There was a student of Ajaan Fuang’s who was a little mentally unbalanced. He was very intelligent and very proud of his intelligence, but there were other aspects in his character that were extreme weaknesses. Everyone else around him could see them, but he wouldn’t admit to them. This was symbolized by the fact by when he would clean Ajaan Fuang’s porch, sweeping up the dust, instead of taking the dust and putting it outside, he’d sweep it under the carpet. Literally. Ajaan Fuang had a little rug under the spot where he would place his feet when he was sitting on a chair. And after a week of this guy’s taking care of the porch, there was a pile of dust under Ajaan Fuang’s feet. So if pride is your quality, watch out for the dust under the little rug.

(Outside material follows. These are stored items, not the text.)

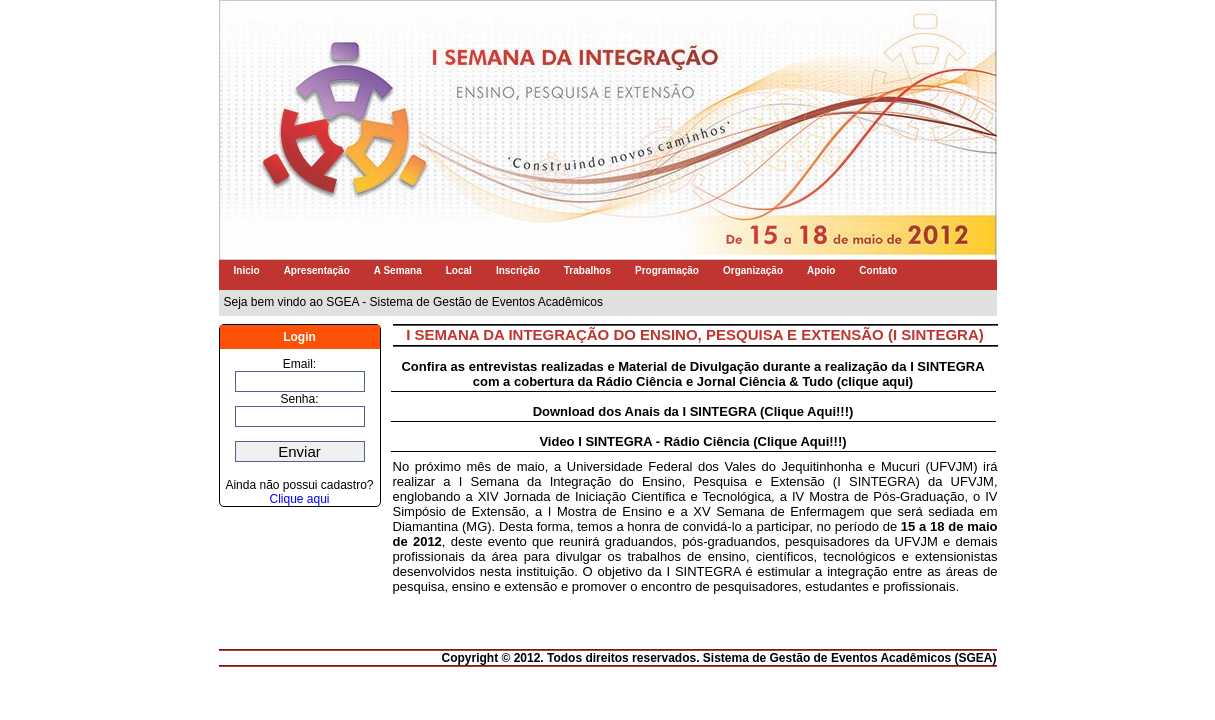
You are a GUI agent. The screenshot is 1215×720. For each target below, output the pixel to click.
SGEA (975, 658)
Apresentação (317, 270)
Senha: (299, 399)
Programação (667, 270)
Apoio (821, 270)
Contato (878, 270)
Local (459, 270)
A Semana (398, 270)
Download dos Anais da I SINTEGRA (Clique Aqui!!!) (693, 411)
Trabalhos (587, 270)
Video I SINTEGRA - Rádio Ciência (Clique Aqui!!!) (692, 441)
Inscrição (518, 270)
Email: (299, 364)
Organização (753, 270)
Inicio (247, 270)
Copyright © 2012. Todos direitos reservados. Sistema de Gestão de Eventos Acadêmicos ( (699, 658)
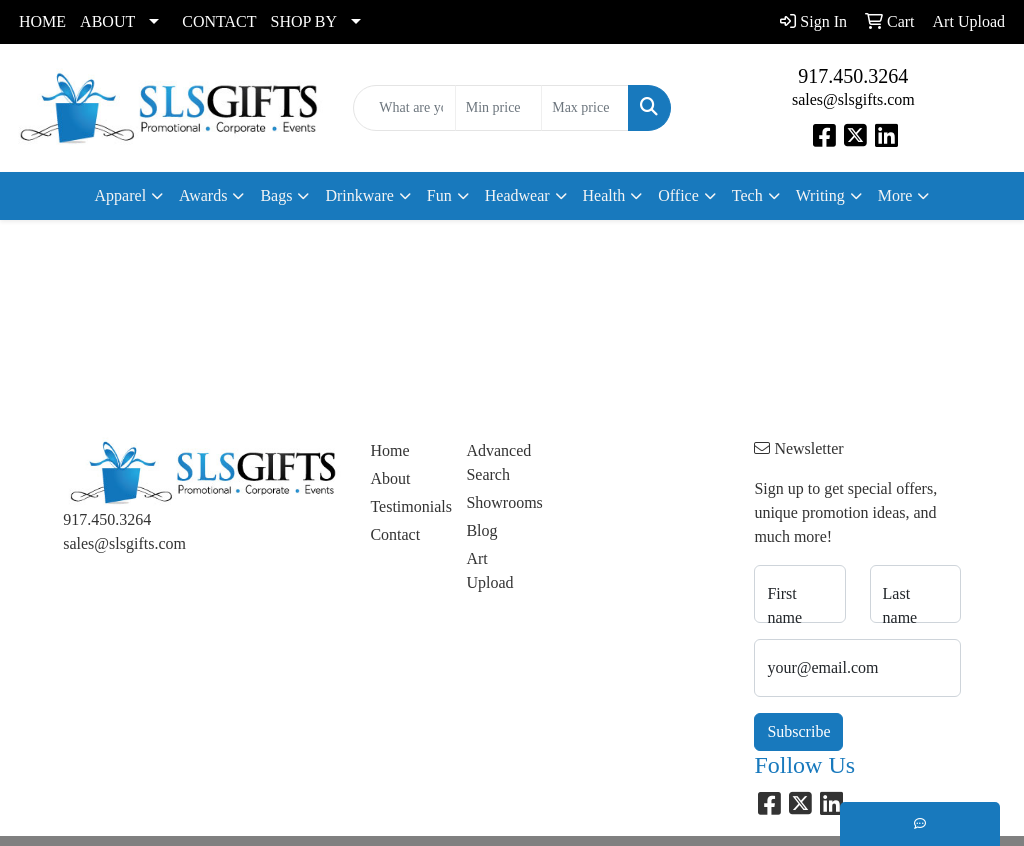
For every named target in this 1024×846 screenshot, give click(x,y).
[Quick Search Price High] (584, 108)
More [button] (895, 195)
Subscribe (798, 731)
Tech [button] (747, 195)
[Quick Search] (404, 108)
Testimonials (406, 506)
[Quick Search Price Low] (498, 108)
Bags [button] (276, 195)
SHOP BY (304, 21)
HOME (42, 21)
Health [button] (604, 195)
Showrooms (502, 502)
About (390, 478)
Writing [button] (820, 195)
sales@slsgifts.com (853, 99)
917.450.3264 (853, 76)
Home (389, 450)
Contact (395, 534)
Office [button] (678, 195)
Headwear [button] (517, 195)
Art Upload (489, 570)
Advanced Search (498, 462)
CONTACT (219, 21)
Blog (481, 530)
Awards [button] (203, 195)
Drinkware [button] (359, 195)
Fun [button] (439, 195)
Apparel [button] (121, 195)
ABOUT (107, 21)
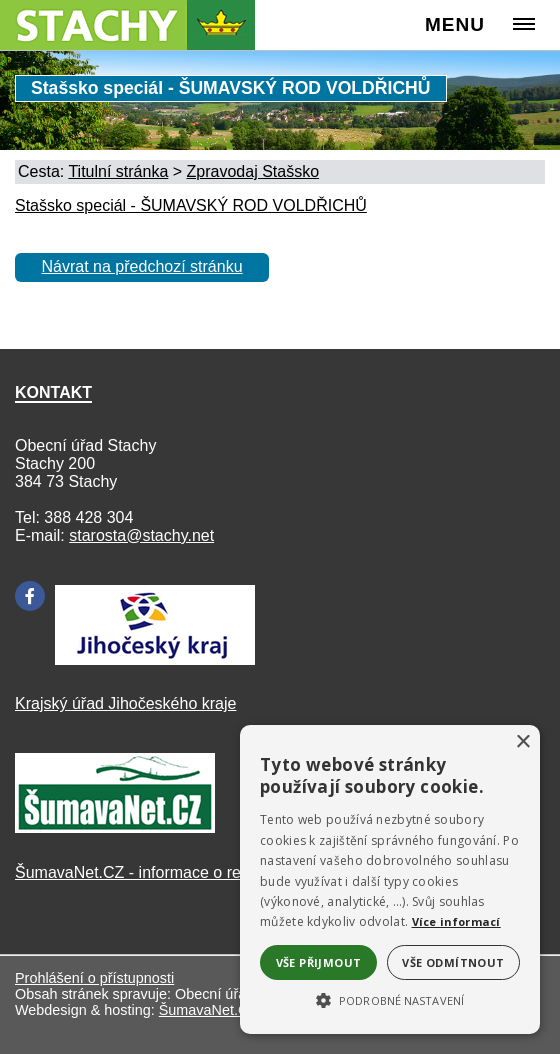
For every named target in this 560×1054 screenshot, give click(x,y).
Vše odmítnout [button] (453, 962)
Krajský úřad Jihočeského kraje (125, 703)
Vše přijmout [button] (319, 962)
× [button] (522, 742)
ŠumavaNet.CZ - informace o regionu (147, 872)
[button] (390, 999)
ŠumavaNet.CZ (208, 1010)
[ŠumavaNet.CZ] (115, 827)
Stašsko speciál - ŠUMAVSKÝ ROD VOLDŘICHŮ (191, 205)
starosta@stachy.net (141, 535)
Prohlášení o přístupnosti (94, 978)
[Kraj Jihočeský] (155, 659)
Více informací (456, 921)
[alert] (390, 879)
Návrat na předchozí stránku (142, 266)
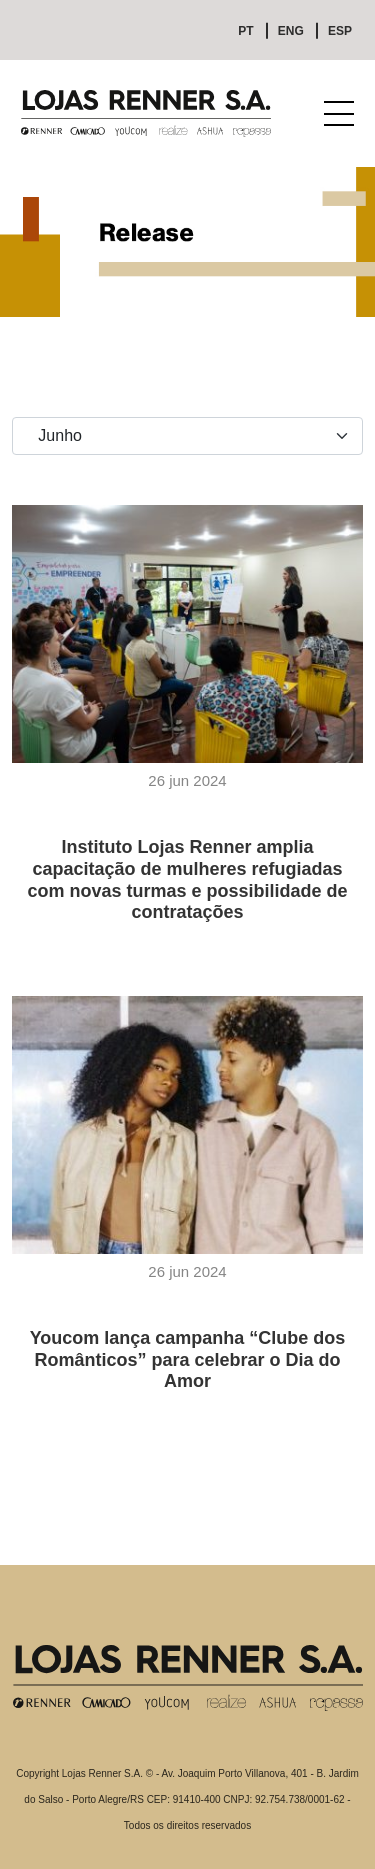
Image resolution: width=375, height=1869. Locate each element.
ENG (291, 31)
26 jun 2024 (187, 780)
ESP (340, 31)
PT (245, 31)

Try to open things up. If there are people who may have said something to offend you, who may look down on you, well, see if you can learn something from them. Don’t let your pride get in the way. If you’re going to be proud of anything, be proud of the fact that you’re willing to learn from difficult situations. You’re willing to learn in all situations. You’re willing to work on your weaknesses. That’s a quality where pride is really helpful. But if pride closes things off, closes off your opportunity to learn, that’s when it really gets in the way—in which case it’s not just a last fetter to be abandoned as you approach the end of the path. It actually gets in the way of the path entirely.

After all, there are so many qualities of the mind that we need to work on. And different people around us may be strong in some areas and weak in others. If you look down on them for their weaknesses or get offended by their behavior, you’re not going to be able to learn from their strengths. And that places a limitation on you.

So remember that the dogs you keep to protect yourself from being wounded by other people’s poor opinion of you, or wounded by people looking down on you, do have their purposes. They do serve a function. But don’t let them bite you. Don’t let any element of pride turn around and attack you. Try to step back from your pride. Learn how to see when it’s useful, when it’s not.

I faced this problem with Ajaan Fuang when I was looking after him when he was sick. There was nothing I could do, it seemed, that would ever be quite right. There was always something wrong with what I’d do or say. And I got really discouraged. I was the kind of person who liked to do the things I was good at and tried to avoid the things I was not good at. This was how I was able to survive in a family in which my older brother was five years older than I was. Anything he was good at, I avoided. I tried to excel in areas where he wasn’t good. But then, working with Ajaan Fuang, living with him, being his attendant, there always seemed to be more and more and more to learn and it always seemed like I was not cut out for the job.

But then I realized: The problem was that I wasn’t getting my pride massaged. I was actually doing something good. Maybe it wasn’t quite good enough, but at least there was nobody else there to do the job. I told myself, “This is the best I’ve got, so I’ll work with this.” That was how I learned.

This is how you learn in an apprenticeship. Sometimes the things you didn’t expect, the lesson plans that you didn’t plan, are the most important lessons to learn.